[Stored data entries]
☆ ☆ ☆ ☆ ☆ ☆ ☆

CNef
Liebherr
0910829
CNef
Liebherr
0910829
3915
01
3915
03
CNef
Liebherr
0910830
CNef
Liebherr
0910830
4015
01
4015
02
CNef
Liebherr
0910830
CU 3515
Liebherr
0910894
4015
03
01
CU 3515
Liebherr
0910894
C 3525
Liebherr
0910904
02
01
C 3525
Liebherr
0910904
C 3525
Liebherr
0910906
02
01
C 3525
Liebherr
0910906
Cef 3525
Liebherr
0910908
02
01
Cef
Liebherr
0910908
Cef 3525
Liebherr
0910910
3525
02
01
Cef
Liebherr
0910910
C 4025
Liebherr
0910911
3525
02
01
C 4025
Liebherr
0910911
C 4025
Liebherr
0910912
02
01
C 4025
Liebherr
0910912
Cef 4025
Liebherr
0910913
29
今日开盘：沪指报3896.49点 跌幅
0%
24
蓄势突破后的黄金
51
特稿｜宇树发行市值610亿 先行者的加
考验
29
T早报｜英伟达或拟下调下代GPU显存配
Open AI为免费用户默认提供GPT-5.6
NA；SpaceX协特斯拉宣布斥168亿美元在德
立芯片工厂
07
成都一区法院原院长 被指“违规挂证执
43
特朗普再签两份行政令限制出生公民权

☆ ☆ ☆ ☆ ☆ ☆ ☆

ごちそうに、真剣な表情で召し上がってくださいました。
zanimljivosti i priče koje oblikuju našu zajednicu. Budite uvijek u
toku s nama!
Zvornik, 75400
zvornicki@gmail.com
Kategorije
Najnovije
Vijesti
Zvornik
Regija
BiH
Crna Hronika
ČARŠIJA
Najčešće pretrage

☆ ☆ ☆ ☆ ☆ ☆ ☆

**The problem**: As listed above, the lines from the line with "特稿｜宇树发行市值610亿 先行者的加" to the line with "特朗普再签两份行政令限制出生公民权" are to be echoed exactly, with both ends included and nothing added.

**Task result**:
特稿｜宇树发行市值610亿 先行者的加
考验
29
T早报｜英伟达或拟下调下代GPU显存配
Open AI为免费用户默认提供GPT-5.6
NA；SpaceX协特斯拉宣布斥168亿美元在德
立芯片工厂
07
成都一区法院原院长 被指“违规挂证执
43
特朗普再签两份行政令限制出生公民权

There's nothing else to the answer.